311.0StGBFederal ActJan 1, 1942Original source
  1. Strafbar ist auch der Täter, der im Ausland eine Tat nach dem zwölften Titelbis, dem zwölften Titelteroder nach Artikel 264k begangen hat, wenn er sich in der Schweiz befindet und nicht an einen andern Staat ausgeliefert oder an ein internationales Strafgericht, dessen Zuständigkeit die Schweiz anerkennt, überstellt wird.
  2. Wurde die Auslandtat nicht gegen einen Schweizer begangen und ist der Täter nicht Schweizer, so kann, unter Vorbehalt von Massnahmen zur Sicherung von Beweisen, die Strafverfolgung eingestellt oder von einer solchen abgesehen werden, wenn:
    1. eine ausländische Behörde oder ein internationales Strafgericht, dessen Zuständigkeit die Schweiz anerkennt, die Straftat verfolgt und der Täter ausgeliefert oder überstellt wird; oder
    2. der Täter sich nicht mehr in der Schweiz befindet und seine Rückkehr nicht zu erwarten ist.
  3. Artikel 7 Absätze 4 und 5 ist anwendbar, es sei denn, der Freispruch, der Erlass oder die Verjährung der Strafe im Ausland hatte das Ziel, den Täter in ungerechtfertigter Weise vor Strafe zu verschonen.

1 commentary

N1.Kinderrekrutierung unter 15 Jahren im Ausland

Die Rekrutierung von Kindern unter 15 Jahren wird in der Schweiz strafrechtlich verfolgt und gilt auch bei Auslandstaten als strafbare Handlung.

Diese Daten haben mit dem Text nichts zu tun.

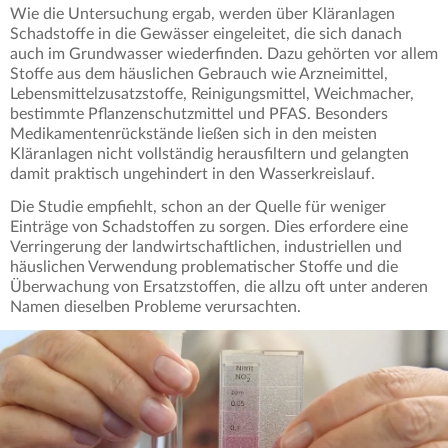
Wie die Untersuchung ergab, werden über Kläranlagen
Schadstoffe in die Gewässer eingeleitet, die sich danach
auch im Grundwasser wiederfinden. Dazu gehörten vor allem
Stoffe aus dem häuslichen Gebrauch wie Arzneimittel,
Lebensmittelzusatzstoffe, Reinigungsmittel, Weichmacher,
bestimmte Pflanzenschutzmittel und PFAS. Besonders
Medikamentenrückstände ließen sich in den meisten
Kläranlagen nicht vollständig herausfiltern und gelangten
damit praktisch ungehindert in den Wasserkreislauf.
Die Studie empfiehlt, schon an der Quelle für weniger
Einträge von Schadstoffen zu sorgen. Dies erfordere eine
Verringerung der landwirtschaftlichen, industriellen und
häuslichen Verwendung problematischer Stoffe und die
Überwachung von Ersatzstoffen, die allzu oft unter anderen
Namen dieselben Probleme verursachten.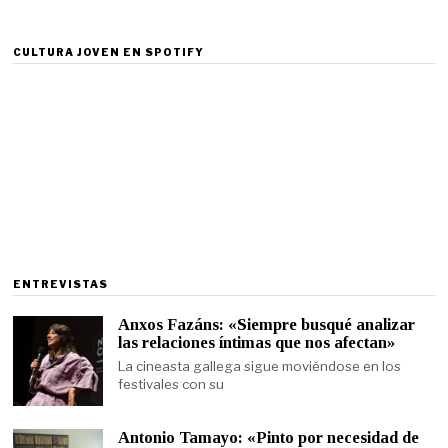
CULTURA JOVEN EN SPOTIFY
ENTREVISTAS
Anxos Fazáns: «Siempre busqué analizar
las relaciones íntimas que nos afectan»
La cineasta gallega sigue moviéndose en los
festivales con su
Antonio Tamayo: «Pinto por necesidad de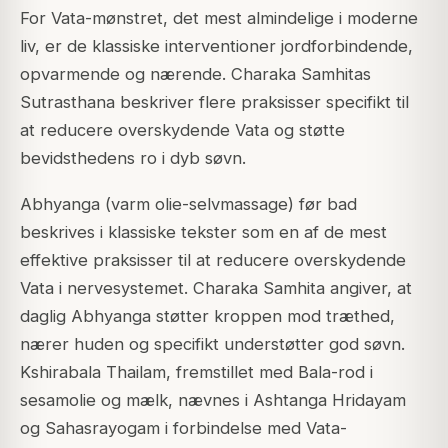
For Vata-mønstret, det mest almindelige i moderne
liv, er de klassiske interventioner jordforbindende,
opvarmende og nærende. Charaka Samhitas
Sutrasthana beskriver flere praksisser specifikt til
at reducere overskydende Vata og støtte
bevidsthedens ro i dyb søvn.
Abhyanga (varm olie-selvmassage) før bad
beskrives i klassiske tekster som en af de mest
effektive praksisser til at reducere overskydende
Vata i nervesystemet. Charaka Samhita angiver, at
daglig Abhyanga støtter kroppen mod træthed,
nærer huden og specifikt understøtter god søvn.
Kshirabala Thailam, fremstillet med Bala-rod i
sesamolie og mælk, nævnes i Ashtanga Hridayam
og Sahasrayogam i forbindelse med Vata-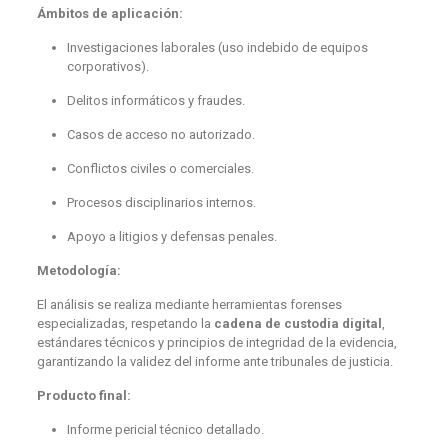
Ámbitos de aplicación:
Investigaciones laborales (uso indebido de equipos
corporativos).
Delitos informáticos y fraudes.
Casos de acceso no autorizado.
Conflictos civiles o comerciales.
Procesos disciplinarios internos.
Apoyo a litigios y defensas penales.
Metodología:
El análisis se realiza mediante herramientas forenses
especializadas, respetando la
cadena de custodia digital
,
estándares técnicos y principios de integridad de la evidencia,
garantizando la validez del informe ante tribunales de justicia.
Producto final:
Informe pericial técnico detallado.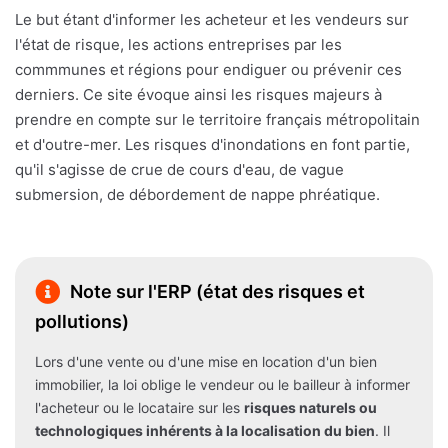
Le but étant d'informer les acheteur et les vendeurs sur
l'état de risque, les actions entreprises par les
commmunes et régions pour endiguer ou prévenir ces
derniers. Ce site évoque ainsi les risques majeurs à
prendre en compte sur le territoire français métropolitain
et d'outre-mer. Les risques d'inondations en font partie,
qu'il s'agisse de crue de cours d'eau, de vague
submersion, de débordement de nappe phréatique.
Note sur l'ERP (état des risques et
pollutions)
Lors d'une vente ou d'une mise en location d'un bien
immobilier, la loi oblige le vendeur ou le bailleur à informer
l'acheteur ou le locataire sur les
risques naturels ou
technologiques inhérents à la localisation du bien
. Il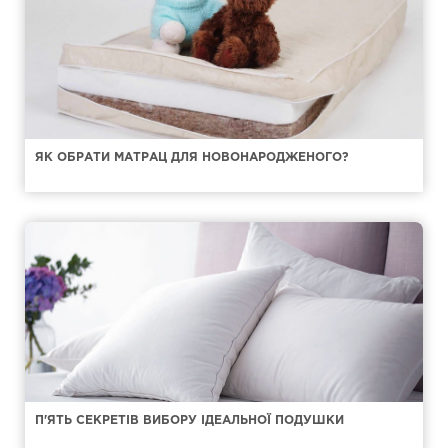
ЯК ОБРАТИ МАТРАЦ ДЛЯ НОВОНАРОДЖЕНОГО?
П'ЯТЬ СЕКРЕТІВ ВИБОРУ ІДЕАЛЬНОЇ ПОДУШКИ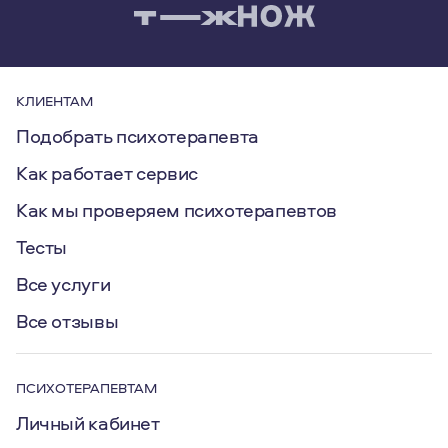
КЛИЕНТАМ
Подобрать психотерапевта
Как работает сервис
Как мы проверяем психотерапевтов
Тесты
Все услуги
Все отзывы
ПСИХОТЕРАПЕВТАМ
Личный кабинет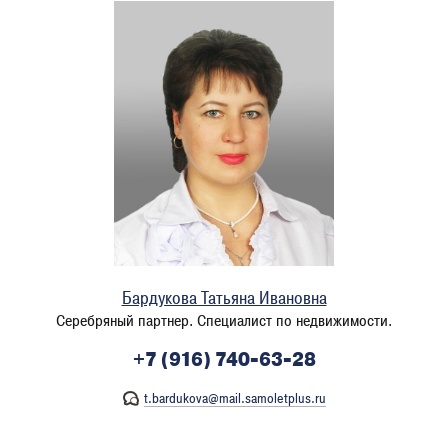
Бардукова Татьяна Ивановна
Серебряный партнер. Специалист по недвижимости.
+7 (916) 740-63-28
t.bardukova@mail.samoletplus.ru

Bezüglich der im vorliegenden Fall strittigen Frage, ob eine Zwangsrekrutierung von minderjährigen Personen flüchtlingsrechtliche Relevanz hat, ist zunächst darauf hinzuweisen, dass die Zwangsrekrutierung von minderjährigen Personen im humanitären Völkerrecht grundsätzlich verboten ist. Die Rekrutierung von Kindern unter 15 Jahren stellt ein Kriegsverbrechen dar und wird im Rahmen des Universalitätsprinzips auch in der Schweiz strafrechtlich verfolgt, selbst wenn die Tat im Ausland begangen wurde (vgl. Art. 2 Fakultativprotokoll zur KRK; Art. 8 Abs. 2 Bst. e vii Römer Statut des Internationalen Strafgerichtshofs vom 17. Juli 1998, SR 0.312.1; Art. 264f i.V.m. Art. 264m StGB). Dabei wird sowohl die Eingliederung in (staatliche) Streitkräfte wie auch in eine (nicht-staatliche) bewaffnete Gruppe bestraft (vgl. etwa Keshelava/Zehnder, in: Basler Kommentar Strafgesetzbuch, 4. Aufl. 2019, Art. 264f StGB N. 8 f. S. 4789). Die Schweiz hat auch die weitergehenden Konventionen ratifiziert, welche jede Rekrutierung von Kindern unter 18 Jahren durch nichtstaatliche Gruppierungen verpönen und die Vertragsstaaten verpflichten, alle Massnahmen zu ergreifen, um dieses Verbot durchzusetzen (Fakultativprotokoll zur Kinderrechtskonvention [SR 0.107.1] sowie Konvention der International Labour Organisation [ILO] Nr. 182 über die schlimmsten Formen der Kinderarbeit [SR 0.822.728.2]). Die Rekrutierung von Kindern unter 18 Jahren in eine staatliche Armee oder nichtstaatliche bewaffnete Gruppe kann nach der Rechtsprechung des Bundesverwaltungsgerichts eine asylrelevante Verfolgung darstellen (vgl. dazu Urteile des BVGer E-1144/2018 vom 29. Juni 2020 E. 7.3.1 und E-5072/2018 vom 17.